WHAT THE TASK REQUIRES
Make an exact copy of the lines from the one containing "Nicolás Cerpa Ubilla, Fernanda" through the end of the material, including both ends but no pictures.

━━━━━━━━━━━━━━━━

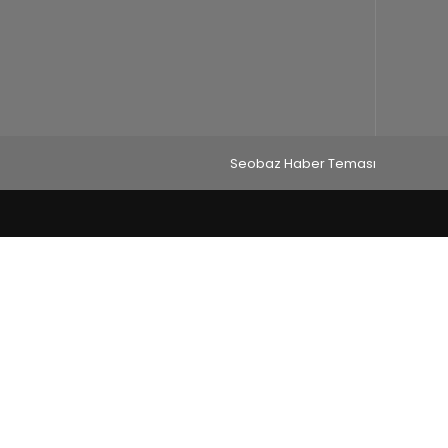
Seobaz Haber Teması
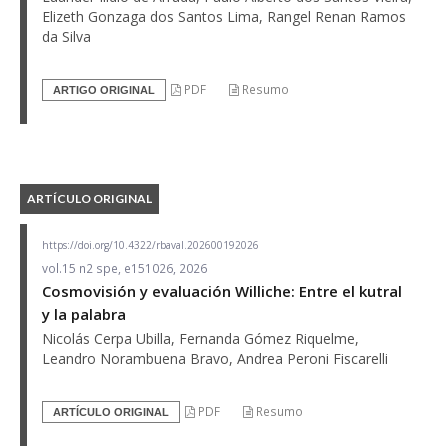
Elizeth Gonzaga dos Santos Lima, Rangel Renan Ramos
da Silva
PDF
Resumo
ARTIGO ORIGINAL
ARTÍCULO ORIGINAL
https://doi.org/10.4322/rbaval.202600192026
vol.15 n2 spe, e151026, 2026
Cosmovisión y evaluación Williche: Entre el kutral
y la palabra
Nicolás Cerpa Ubilla, Fernanda Gómez Riquelme,
Leandro Norambuena Bravo, Andrea Peroni Fiscarelli
PDF
Resumo
ARTÍCULO ORIGINAL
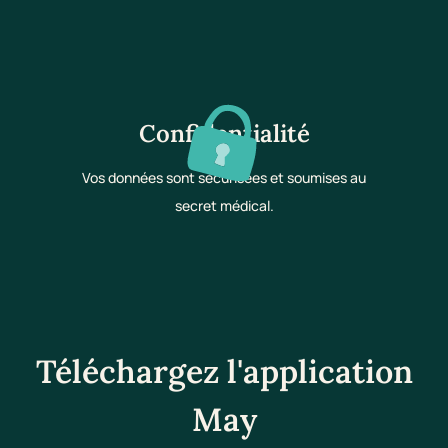
Confidentialité
Vos données sont sécurisées et soumises au
secret médical.
Téléchargez l'application
May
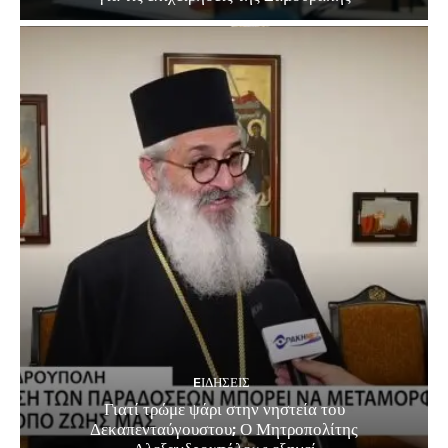
EΙΔΗΣΕΙΣ
Γιατί τρώμε ψάρι στην νηστεία του
Δεκαπενταύγουστου; Ο Μητροπολίτης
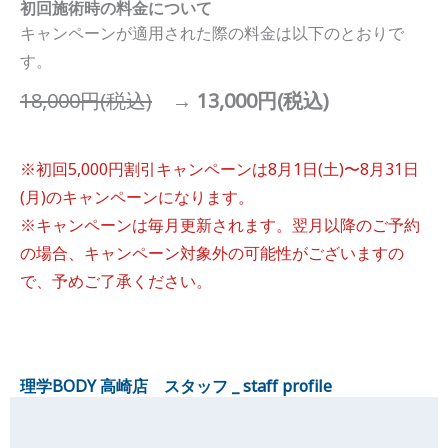
初回施術時の料金について
キャンペーンが適用された際の料金は以下のとおりで
す。
18,000円(税込)
→
13,000円(税込)
※初回5,000円割引キャンペーンは8月1日(土)〜8月31日
(月)のキャンペーンになります。
※キャンペーンは毎月更新されます。翌月以降のご予約
の場合、キャンペーン対象外の可能性がございますの
で、予めご了承ください。
理学BODY 高崎店 スタッフ _ staff profile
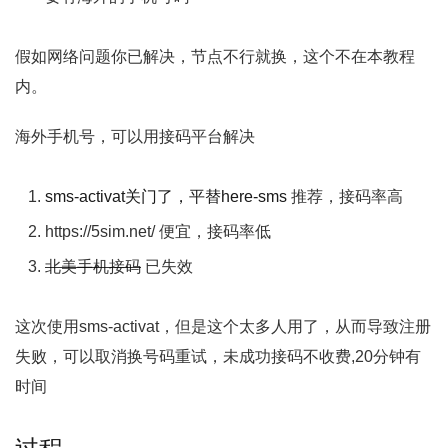
假如网络问题你已解决，节点不行就换，这个不在本教程
内。
海外手机号，可以用接码平台解决
sms-activat关门了，平替here-sms
推荐，接码率高
https://5sim.net/ 便宜，接码率低
北美手机接码
已失效
这次使用sms-activat，但是这个太多人用了，从而导致注册
失败，可以取消换号码重试，未成功接码不收费,20分钟有
时间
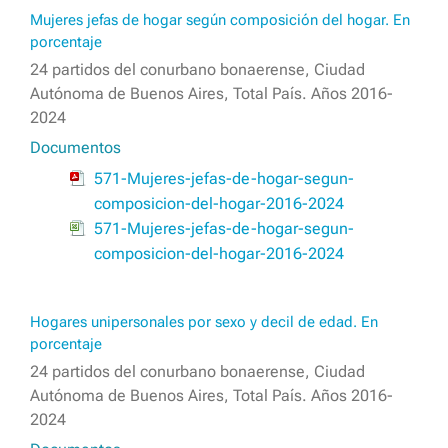
Mujeres jefas de hogar según composición del hogar. En
porcentaje
24 partidos del conurbano bonaerense, Ciudad
Autónoma de Buenos Aires, Total País. Años 2016-
2024
Documentos
571-Mujeres-jefas-de-hogar-segun-
composicion-del-hogar-2016-2024
571-Mujeres-jefas-de-hogar-segun-
composicion-del-hogar-2016-2024
Hogares unipersonales por sexo y decil de edad. En
porcentaje
24 partidos del conurbano bonaerense, Ciudad
Autónoma de Buenos Aires, Total País. Años 2016-
2024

━━━━━━━━━━━━━━━━

SOLUTION TO THIS TASK
Nicolás Cerpa Ubilla, Fernanda Gómez Riquelme,
Leandro Norambuena Bravo, Andrea Peroni Fiscarelli
PDF
Resumo
ARTÍCULO ORIGINAL
Confidentialité
Vos données sont sécurisées et soumises au
secret médical.
Téléchargez l'application
May
EΙΔΗΣΕΙΣ
Γιατί τρώμε ψάρι στην νηστεία του
Δεκαπενταύγουστου; Ο Μητροπολίτης
初回施術時の料金について
キャンペーンが適用された際の料金は以下のとおりで
す。
18,000円(税込)
→
13,000円(税込)
※初回5,000円割引キャンペーンは8月1日(土)〜8月31日
(月)のキャンペーンになります。
※キャンペーンは毎月更新されます。翌月以降のご予約
の場合、キャンペーン対象外の可能性がございますの
で、予めご了承ください。
理学BODY 高崎店 スタッフ _ staff profile
假如网络问题你已解决，节点不行就换，这个不在本教程
内。
海外手机号，可以用接码平台解决
sms-activat关门了，平替here-sms
推荐，接码率高
https://5sim.net/ 便宜，接码率低
北美手机接码
已失效
这次使用sms-activat，但是这个太多人用了，从而导致注册
失败，可以取消换号码重试，未成功接码不收费,20分钟有
时间
Mujeres jefas de hogar según composición del hogar. En
porcentaje
24 partidos del conurbano bonaerense, Ciudad
Autónoma de Buenos Aires, Total País. Años 2016-
2024
Documentos
571-Mujeres-jefas-de-hogar-segun-
composicion-del-hogar-2016-2024
571-Mujeres-jefas-de-hogar-segun-
composicion-del-hogar-2016-2024
Hogares unipersonales por sexo y decil de edad. En
porcentaje
24 partidos del conurbano bonaerense, Ciudad
Autónoma de Buenos Aires, Total País. Años 2016-
2024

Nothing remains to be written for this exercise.